**Your instructions**
Scan the records below. Copy every line in which the word "participación" appears.

(Dataset entries)
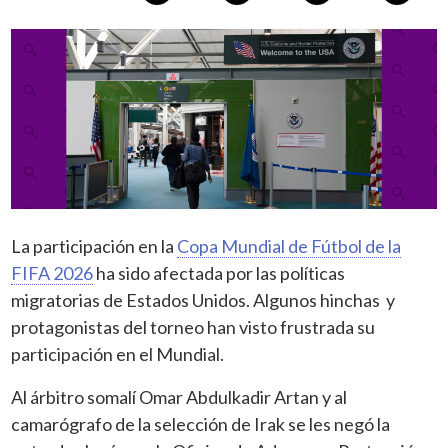
La participación en la
Copa Mundial de Fútbol de la
FIFA 2026
ha sido afectada por las políticas
migratorias de Estados Unidos. Algunos hinchas y
protagonistas del torneo han visto frustrada su
participación en el Mundial.
Al árbitro somalí Omar Abdulkadir Artan y al
camarógrafo de la selección de Irak se les negó la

**Output**
La participación en la
participación en el Mundial.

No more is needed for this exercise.